Slow Throughput on L2L IPsec Tunnel

laclairp4 · ‎01-09-2013

Sorry for the long post but here goes …

I am experiencing slow throughput on a L2L IPsec tunnel that we have between one of our offices on the west coast (WC) US and another on the east coast (EC) US. The tunnel endpoint on the WC resides on a 5510 and a 5545x on the EC. The DIA circuit speed on the WC is 45 Mbps and 200 Mbps on the EC. The throughput of this IPsec tunnel is maxing out at approx. 4 – 5 Mbps. The utilization of the DIA circuits at both offices is under 5% when running various FTP test transfers. Both devices have low memory and CPU utilization.

We have a 2^nd office on the EC (45 Mbps DIA) which I built a tunnel on a 5510 with the WC office and it is experiencing the same slow throughput. In covering all my bases we have a colocation facility on the WC and in building a tunnel between the 2 WC offices I WAS seeing close to full line rate speeds over the tunnel. Additionally, I built a tunnel between the 2 EC offices and I saw full line rate speeds. With the physical distance between the WC & EC offices I would expect some loss in throughput speeds but I would not expect it to drop as low as 4 – 5 Mbps. In thinking something may be up with the 5510 in our WC office we shipped a 5505 to the WC office and we built the same IPsec tunnels on it and it is experiencing the same.

In working with our support vendor to try and solve the WC <-> EC throughput issue they had me change the MTU, TCP mss, DF-bit, types of encryption/hash on the IPsec tunnel but nothing has resolved it. We are not showing fragmentation or PMTU issues on the tunnel. In contacting the ISP of our WC office they mentioned that they do not have any type or rate limiting in place. Our WC ISP had a CCIE review our configurations but nothing was found.

Any ideas?

Thanks!

david.tran · ‎01-09-2013

Phil LaClair wrote:

Our WC ISP had a CCIE review our configurations but nothing was found.

A CCIE reviewed your configuration. That is a really funny line . What does that mean? I too have a ccie but it doesn't mean anything.

Joking aside, what is the latency between the EC and WC offices between the two VPN peers? it should not be more than 80ms. If it is more than 80ms, you need to talk to the provider to get it down to around 80ms.

You're able to verify the speed of the WC, that's good. How about the speed on the EC. The best way to do this is to put a Linux host behind the ASA on the EC and run either multiple wget to download large ISO files over the Internet to validate that you're actually getting 200Mbps on the EC connection. That can be easily done with wget.

Now using ftp test is not ideal over the IPSEC tunnel is not ideal. I would advise using something like Iperf or hping to test your throughput.
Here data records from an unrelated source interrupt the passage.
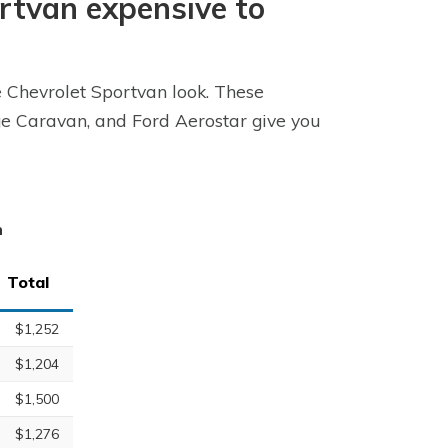
ortvan expensive to
e Chevrolet Sportvan look. These
dge Caravan, and Ford Aerostar give you
n
Total
$1,252
$1,204
$1,500
$1,276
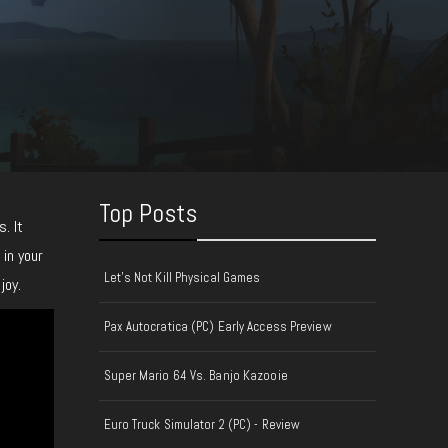
Top Posts
. It
 in your
Let's Not Kill Physical Games
joy.
Pax Autocratica (PC) Early Access Preview
Super Mario 64 Vs. Banjo Kazooie
Euro Truck Simulator 2 (PC) - Review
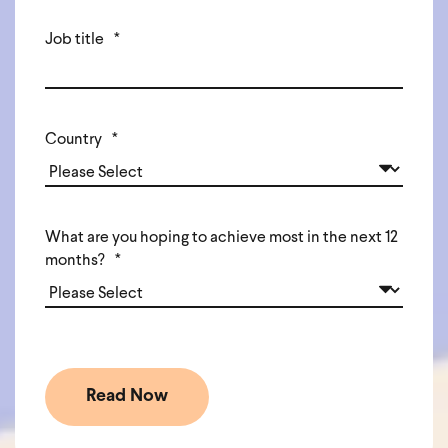
Job title
*
Country
*
What are you hoping to achieve most in the next 12
months?
*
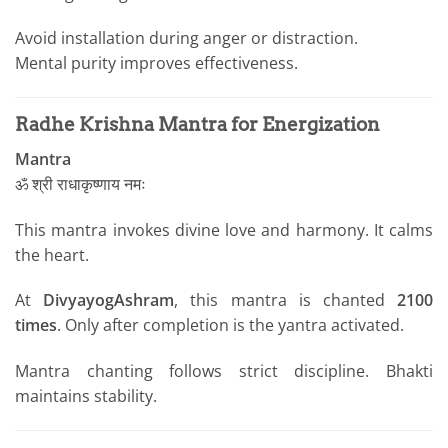
Avoid installation during anger or distraction.
Mental purity improves effectiveness.
Radhe Krishna Mantra for Energization
Mantra
ॐ श्री राधाकृष्णाय नमः
This mantra invokes divine love and harmony. It calms
the heart.
At
DivyayogAshram
, this mantra is chanted
2100
times
. Only after completion is the yantra activated.
Mantra chanting follows strict discipline. Bhakti
maintains stability.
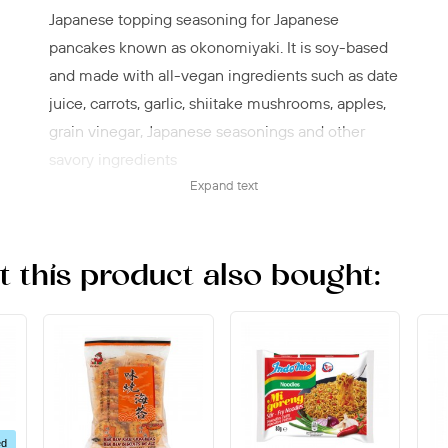
Japanese topping seasoning for Japanese
pancakes known as okonomiyaki. It is soy-based
and made with all-vegan ingredients such as date
juice, carrots, garlic, shiitake mushrooms, apples,
grain vinegar, Japanese seasonings and other
savory ingredients
Expand text
Okonomi sauce is a descendant of
Worcestershire sauce, but it is much sweeter and
less salty than its British predecessor and is made
this product also bought:
without high-fructose corn syrup, artificial flavors
or unpleasant preservatives.
Proudly made in Hiroshima, Japan since 1950 by
Japan's most trusted and renowned sauce brand,
Otafuku.
Add both Otafuku Okonomiyaki Flour and
ed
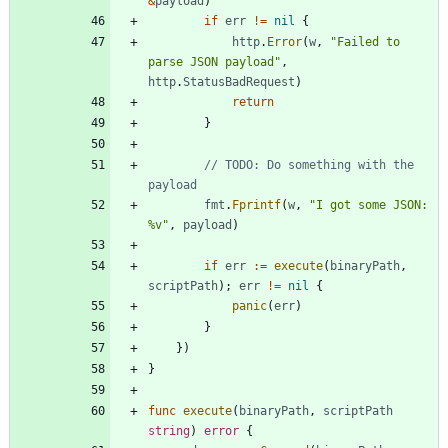
&
payload
)
if
err
!=
nil
{
http
.
Error
(
w
,
"Failed to 
parse JSON payload"
,
http
.
StatusBadRequest
)
return
}
// TODO: Do something with the 
payload
fmt
.
Fprintf
(
w
,
"I got some JSON: 
%v"
,
payload
)
if
err
:=
execute
(
binaryPath
,
scriptPath
)
;
err
!=
nil
{
panic
(
err
)
}
}
)
}
func
execute
(
binaryPath
,
scriptPath
string
)
error
{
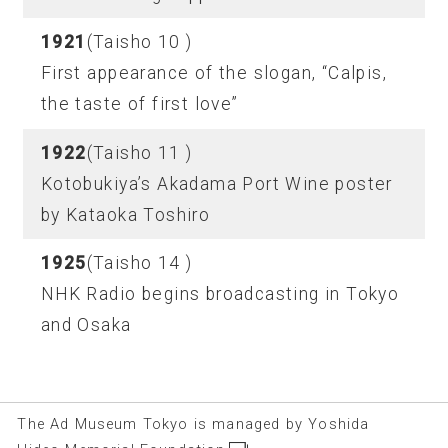
1921
(Taisho 10 )
First appearance of the slogan, “Calpis,
the taste of first love”
1922
(Taisho 11 )
Kotobukiya’s Akadama Port Wine poster
by Kataoka Toshiro
1925
(Taisho 14 )
NHK Radio begins broadcasting in Tokyo
and Osaka
The Ad Museum Tokyo is managed by Yoshida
With Iperf or hping, you can specify the MTU to whatever you want with relative ease and you can validate this very quickly.

My guess that you have high latency between the EC and WC office.

nickthesun · ‎11-19-2013

Hi.

Could you please give any details on this latency issue.
We are experiencing exactly the same problem.

We got 100Mbps fibre connection at our main office with 5510 on it and several branches with 5505 and channels differing from 2 to 50 Mbps.

Most of our branches are in the same city and have close to 100% of line bandwidth through tunnel to main office.

At the same time we have an branch in another country with a 30 Mbps connection.

But tunnel bandwidth doesn't get above 5 Mbps, dropping to 100 kbps when sending a bunch of small files.

The thing is we have 5-10 ms latency between branches that are in the same city with main office and that separate one has 90-100 ms.

Doubtfully we can fix latency for international communications so is there nothing else we can do?